A first pressing block (403) connected with the first semicircular hole (402a) and used for pressing the first rotating seat (303 a);

the second pressing block (404) is connected with the second semicircular hole (402b) and is used for pressing the second rotating seat (303 b);

wherein the crystal optical element moving part (200) further comprises:

the bottom plate (203), the bottom plate (203) is connected with the bearing surface (201) through a spring (202), and the bottom plate (203) is fixed on the shell (300); moving the long optical wedge (103) relative to the short optical wedge (102) along the central axis direction thereof by the actuator (500) and the spring (202);

wherein the housing (300) comprises: a first side rail groove (305a) and a second side rail groove (305 b); the crystal optical element moving part (200) includes: a first side guide rail (205a) and a second side guide rail (205b) arranged on the bearing surface (201); the first side rail groove (305a) is fitted to the first side rail (205a), and the second side rail groove (305b) is fitted to the second side rail (205 b).

2. The large aperture compact solitaire-babinet compensator apparatus of claim 1, wherein a transmitted beam produces a positive phase delay when the perpendicular bisector (103b) of the long wedge (103) is to the left of the perpendicular bisector (102b) of the short wedge (102);

when the perpendicular bisector (103b) of the long wedge (103) and the perpendicular bisector (102b) of the short wedge (102) coincide, no phase delay is produced in the transmitted beam;

when the perpendicular bisector (103b) of the long wedge (103) is located to the right of the perpendicular bisector (102b) of the short wedge (102), the transmitted beam produces a negative phase delay.

3. The large aperture compact solitaire-babinet compensator apparatus as claimed in claim 1, wherein the diameters of said first rotating base (303a) and said second rotating base (303b) are equal and said first rotating base (303a) and said second rotating base (303b) are coaxial.

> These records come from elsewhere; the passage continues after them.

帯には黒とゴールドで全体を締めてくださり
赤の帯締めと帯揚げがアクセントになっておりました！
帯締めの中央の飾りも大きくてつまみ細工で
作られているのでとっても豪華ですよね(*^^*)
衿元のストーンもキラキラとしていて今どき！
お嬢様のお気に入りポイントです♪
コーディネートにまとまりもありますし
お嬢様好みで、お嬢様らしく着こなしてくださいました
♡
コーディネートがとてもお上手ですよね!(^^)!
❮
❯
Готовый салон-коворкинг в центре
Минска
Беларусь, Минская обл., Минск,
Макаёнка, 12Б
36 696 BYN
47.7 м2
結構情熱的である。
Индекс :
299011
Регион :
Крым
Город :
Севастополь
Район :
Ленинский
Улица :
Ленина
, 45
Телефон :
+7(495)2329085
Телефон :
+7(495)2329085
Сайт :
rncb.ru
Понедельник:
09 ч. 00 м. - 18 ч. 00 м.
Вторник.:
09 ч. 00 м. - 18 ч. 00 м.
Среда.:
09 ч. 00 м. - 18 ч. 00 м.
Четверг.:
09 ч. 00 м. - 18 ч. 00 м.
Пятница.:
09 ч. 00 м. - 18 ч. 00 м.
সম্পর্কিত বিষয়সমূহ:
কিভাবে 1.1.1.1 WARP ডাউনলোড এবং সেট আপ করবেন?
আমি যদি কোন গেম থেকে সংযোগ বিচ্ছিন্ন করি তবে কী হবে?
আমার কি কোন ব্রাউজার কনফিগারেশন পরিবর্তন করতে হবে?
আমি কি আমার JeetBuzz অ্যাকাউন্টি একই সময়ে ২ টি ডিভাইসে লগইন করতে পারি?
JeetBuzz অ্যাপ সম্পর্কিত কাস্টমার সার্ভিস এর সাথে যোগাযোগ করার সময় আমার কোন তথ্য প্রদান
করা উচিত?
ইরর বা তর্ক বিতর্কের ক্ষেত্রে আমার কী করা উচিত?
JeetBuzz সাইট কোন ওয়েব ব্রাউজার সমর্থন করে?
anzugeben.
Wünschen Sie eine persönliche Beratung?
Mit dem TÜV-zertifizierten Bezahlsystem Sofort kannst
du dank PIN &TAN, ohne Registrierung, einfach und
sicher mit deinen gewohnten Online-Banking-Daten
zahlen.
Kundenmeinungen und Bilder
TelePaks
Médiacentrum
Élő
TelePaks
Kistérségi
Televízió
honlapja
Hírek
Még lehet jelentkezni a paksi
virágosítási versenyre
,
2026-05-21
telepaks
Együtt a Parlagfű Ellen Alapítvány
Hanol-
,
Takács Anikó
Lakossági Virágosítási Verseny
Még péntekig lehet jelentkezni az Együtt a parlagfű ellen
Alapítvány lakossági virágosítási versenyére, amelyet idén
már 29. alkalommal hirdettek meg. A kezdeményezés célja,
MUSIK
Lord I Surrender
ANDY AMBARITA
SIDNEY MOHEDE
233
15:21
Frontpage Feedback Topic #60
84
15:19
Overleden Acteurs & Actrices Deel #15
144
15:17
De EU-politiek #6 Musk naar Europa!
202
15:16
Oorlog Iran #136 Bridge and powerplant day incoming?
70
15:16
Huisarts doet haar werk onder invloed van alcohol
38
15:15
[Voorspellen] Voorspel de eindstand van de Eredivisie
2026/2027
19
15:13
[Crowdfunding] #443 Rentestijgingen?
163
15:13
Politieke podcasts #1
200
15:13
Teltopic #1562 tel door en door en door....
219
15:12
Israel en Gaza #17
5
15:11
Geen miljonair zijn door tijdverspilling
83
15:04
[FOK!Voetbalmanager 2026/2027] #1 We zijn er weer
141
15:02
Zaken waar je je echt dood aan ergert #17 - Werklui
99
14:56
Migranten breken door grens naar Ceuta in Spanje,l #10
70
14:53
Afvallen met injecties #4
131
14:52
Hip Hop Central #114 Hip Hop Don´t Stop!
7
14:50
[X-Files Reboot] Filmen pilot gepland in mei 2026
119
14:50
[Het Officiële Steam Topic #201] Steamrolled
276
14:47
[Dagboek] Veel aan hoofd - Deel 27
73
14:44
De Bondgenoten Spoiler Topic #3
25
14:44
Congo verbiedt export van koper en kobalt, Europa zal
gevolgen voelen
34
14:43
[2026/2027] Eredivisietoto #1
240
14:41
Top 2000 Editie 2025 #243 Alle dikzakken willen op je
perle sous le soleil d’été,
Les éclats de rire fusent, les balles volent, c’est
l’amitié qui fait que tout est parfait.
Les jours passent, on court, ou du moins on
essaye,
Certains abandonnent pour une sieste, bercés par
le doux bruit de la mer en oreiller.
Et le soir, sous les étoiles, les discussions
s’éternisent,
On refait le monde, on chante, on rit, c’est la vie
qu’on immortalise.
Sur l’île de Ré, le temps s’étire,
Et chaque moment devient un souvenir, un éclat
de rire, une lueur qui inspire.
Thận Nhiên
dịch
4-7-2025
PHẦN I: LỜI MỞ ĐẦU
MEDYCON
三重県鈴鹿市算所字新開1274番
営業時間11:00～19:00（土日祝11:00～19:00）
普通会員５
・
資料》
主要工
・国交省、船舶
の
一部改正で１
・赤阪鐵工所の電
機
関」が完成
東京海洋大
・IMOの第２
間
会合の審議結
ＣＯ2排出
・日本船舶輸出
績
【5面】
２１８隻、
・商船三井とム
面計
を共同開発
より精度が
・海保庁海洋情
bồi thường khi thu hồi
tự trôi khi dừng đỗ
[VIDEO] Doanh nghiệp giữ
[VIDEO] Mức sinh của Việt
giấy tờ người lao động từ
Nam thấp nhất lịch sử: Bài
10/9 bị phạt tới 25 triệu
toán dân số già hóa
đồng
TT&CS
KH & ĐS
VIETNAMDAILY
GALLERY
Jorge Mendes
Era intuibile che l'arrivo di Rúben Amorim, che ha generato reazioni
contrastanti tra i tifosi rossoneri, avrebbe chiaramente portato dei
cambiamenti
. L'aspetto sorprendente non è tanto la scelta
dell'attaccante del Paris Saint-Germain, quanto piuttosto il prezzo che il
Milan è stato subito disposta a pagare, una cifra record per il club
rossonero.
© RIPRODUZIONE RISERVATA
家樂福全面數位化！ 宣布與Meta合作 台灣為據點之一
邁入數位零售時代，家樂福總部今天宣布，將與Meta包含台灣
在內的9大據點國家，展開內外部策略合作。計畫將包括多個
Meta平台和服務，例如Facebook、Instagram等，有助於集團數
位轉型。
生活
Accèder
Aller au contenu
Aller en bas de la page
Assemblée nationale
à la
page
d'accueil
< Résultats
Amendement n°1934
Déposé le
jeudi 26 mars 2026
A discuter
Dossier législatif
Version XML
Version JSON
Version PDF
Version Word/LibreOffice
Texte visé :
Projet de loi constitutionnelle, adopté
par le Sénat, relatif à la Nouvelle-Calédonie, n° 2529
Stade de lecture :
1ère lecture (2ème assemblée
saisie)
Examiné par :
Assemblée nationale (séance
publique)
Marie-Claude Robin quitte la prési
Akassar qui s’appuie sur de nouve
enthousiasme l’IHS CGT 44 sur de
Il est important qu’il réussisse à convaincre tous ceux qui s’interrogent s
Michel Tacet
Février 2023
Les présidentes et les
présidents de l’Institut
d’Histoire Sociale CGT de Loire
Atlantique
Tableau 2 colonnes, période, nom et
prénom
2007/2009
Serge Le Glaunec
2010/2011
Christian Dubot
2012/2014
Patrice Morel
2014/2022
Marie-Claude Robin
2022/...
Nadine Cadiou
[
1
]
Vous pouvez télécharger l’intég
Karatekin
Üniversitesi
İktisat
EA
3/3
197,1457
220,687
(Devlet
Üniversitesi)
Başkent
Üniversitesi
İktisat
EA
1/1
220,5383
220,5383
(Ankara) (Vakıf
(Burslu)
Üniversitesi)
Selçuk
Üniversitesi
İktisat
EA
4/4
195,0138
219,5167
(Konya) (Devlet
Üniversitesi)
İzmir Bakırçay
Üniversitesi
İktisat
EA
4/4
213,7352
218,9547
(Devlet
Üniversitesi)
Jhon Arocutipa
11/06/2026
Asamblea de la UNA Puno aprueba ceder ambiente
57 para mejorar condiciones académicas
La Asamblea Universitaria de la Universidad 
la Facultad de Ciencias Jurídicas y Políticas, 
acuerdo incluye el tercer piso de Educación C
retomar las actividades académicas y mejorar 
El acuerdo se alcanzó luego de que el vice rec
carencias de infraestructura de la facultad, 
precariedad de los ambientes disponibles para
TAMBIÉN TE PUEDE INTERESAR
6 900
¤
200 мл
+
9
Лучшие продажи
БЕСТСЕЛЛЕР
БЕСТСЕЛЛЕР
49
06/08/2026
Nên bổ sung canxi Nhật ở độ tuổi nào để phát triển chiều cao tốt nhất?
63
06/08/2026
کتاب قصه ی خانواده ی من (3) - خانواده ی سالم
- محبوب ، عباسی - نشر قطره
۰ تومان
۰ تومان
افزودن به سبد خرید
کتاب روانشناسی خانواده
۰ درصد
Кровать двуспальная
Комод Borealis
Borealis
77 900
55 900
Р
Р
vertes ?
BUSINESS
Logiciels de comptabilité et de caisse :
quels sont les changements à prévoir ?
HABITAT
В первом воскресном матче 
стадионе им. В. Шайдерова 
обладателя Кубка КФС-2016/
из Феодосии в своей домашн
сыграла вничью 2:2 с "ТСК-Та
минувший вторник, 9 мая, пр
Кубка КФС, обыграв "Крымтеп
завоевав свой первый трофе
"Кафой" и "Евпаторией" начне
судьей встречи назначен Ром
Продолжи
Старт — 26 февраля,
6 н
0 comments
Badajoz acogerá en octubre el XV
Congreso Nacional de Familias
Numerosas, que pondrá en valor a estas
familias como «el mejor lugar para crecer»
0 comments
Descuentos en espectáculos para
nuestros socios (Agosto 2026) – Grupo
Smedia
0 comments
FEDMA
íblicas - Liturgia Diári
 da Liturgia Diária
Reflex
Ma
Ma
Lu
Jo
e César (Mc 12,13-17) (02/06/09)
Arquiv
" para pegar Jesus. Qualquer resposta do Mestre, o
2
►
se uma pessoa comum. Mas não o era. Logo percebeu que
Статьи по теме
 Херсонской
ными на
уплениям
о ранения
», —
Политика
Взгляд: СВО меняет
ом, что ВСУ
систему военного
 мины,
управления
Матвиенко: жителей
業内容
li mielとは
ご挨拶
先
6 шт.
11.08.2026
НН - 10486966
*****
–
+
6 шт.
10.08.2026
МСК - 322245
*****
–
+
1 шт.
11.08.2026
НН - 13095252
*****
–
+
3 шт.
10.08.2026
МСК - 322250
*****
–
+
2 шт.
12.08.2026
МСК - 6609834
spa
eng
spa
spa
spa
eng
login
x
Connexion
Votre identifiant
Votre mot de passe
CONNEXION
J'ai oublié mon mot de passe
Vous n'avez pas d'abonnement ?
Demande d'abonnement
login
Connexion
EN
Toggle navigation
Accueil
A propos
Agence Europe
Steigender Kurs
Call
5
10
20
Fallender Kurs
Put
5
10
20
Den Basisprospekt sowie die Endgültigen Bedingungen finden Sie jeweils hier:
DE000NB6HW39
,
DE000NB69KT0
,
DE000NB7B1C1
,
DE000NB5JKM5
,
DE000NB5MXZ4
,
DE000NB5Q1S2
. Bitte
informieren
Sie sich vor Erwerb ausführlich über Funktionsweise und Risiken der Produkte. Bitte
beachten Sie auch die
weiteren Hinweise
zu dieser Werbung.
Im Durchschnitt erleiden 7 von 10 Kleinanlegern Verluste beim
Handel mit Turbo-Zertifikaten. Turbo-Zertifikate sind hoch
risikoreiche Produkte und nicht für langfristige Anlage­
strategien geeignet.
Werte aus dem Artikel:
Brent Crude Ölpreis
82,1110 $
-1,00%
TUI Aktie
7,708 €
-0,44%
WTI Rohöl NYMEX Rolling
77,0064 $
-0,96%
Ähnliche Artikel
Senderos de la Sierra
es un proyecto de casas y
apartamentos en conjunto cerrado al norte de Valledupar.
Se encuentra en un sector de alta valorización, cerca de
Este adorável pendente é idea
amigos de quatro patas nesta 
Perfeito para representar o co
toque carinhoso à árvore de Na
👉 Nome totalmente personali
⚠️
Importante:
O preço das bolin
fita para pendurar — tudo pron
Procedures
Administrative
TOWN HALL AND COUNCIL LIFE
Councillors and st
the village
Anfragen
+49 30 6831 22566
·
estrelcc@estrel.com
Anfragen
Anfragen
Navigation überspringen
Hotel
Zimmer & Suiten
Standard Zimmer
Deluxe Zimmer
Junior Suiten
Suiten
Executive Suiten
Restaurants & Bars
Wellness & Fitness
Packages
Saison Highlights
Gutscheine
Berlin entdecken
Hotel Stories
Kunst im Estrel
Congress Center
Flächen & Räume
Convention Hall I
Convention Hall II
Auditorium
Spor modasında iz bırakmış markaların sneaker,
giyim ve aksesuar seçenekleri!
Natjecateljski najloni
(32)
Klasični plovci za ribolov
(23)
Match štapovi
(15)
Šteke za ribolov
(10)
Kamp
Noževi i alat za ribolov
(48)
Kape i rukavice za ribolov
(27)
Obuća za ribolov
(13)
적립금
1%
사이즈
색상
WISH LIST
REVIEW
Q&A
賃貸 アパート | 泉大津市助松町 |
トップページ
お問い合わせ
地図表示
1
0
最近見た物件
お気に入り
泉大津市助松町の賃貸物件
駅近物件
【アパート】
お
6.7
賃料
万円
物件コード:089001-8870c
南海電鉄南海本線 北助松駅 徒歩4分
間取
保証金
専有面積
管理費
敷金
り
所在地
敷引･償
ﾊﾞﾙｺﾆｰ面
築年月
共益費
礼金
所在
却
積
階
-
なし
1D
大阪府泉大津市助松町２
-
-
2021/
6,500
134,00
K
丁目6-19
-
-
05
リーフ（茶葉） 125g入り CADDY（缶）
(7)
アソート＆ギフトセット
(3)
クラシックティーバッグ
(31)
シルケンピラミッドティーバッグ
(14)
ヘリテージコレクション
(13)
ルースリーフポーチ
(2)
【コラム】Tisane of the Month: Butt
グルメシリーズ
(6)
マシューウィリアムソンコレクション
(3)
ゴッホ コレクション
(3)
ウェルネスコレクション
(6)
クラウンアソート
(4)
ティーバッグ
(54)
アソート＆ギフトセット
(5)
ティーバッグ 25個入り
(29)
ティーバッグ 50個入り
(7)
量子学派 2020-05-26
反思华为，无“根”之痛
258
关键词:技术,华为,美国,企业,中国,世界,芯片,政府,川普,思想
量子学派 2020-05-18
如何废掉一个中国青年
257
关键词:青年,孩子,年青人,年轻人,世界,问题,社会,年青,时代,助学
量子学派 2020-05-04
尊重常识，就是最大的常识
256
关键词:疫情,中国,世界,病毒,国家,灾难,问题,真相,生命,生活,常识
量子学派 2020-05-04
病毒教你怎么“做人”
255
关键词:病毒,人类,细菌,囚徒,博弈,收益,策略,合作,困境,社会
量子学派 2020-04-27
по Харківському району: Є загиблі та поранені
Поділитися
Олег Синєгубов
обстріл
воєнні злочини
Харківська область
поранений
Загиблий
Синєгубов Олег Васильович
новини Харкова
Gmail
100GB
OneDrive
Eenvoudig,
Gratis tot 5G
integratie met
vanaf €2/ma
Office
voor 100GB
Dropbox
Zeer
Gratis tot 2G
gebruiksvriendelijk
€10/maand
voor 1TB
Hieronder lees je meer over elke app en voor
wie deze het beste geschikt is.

4. The large aperture compact solitaire-babinet compensator apparatus of claim 1, wherein said first rotating seat (303a) rotates relative to said first semicircular hole (402a) on said support member (401); the second rotating seat (303b) rotates relative to the second semicircular hole (402b) on the supporting component (401) so as to change the included angle of the incident polarized light relative to the optical axis of the crystal.

5. The large caliber compact solitaire-babinet compensator apparatus as claimed in claim 1, wherein said first press block (403) comprises a first side through hole (403a), a second side through hole (403b), and a first semicircular hole (403 c); the second pressing block (404) comprises a first side through hole (404a), a second side through hole (404b) and a second semicircular hole (404 c);

the first semicircular hole (403c) on the first pressing block (403) and the first semicircular hole (402a) on the supporting component (401) form a first circular hole, and the diameter of the first circular hole is consistent with that of the first rotating seat (303 a);

the second semicircular hole (404c) on the second pressing block (404) and the second semicircular hole (402b) on the supporting component (401) form a second circular hole, and the diameter of the second circular hole is consistent with that of the second rotating seat (303 b).

6. The large-caliber compact Soire-Babinet compensator apparatus according to claim 1, wherein said bearing surface (201) of said crystal optic element moving part (200) is formed with a long hole (206).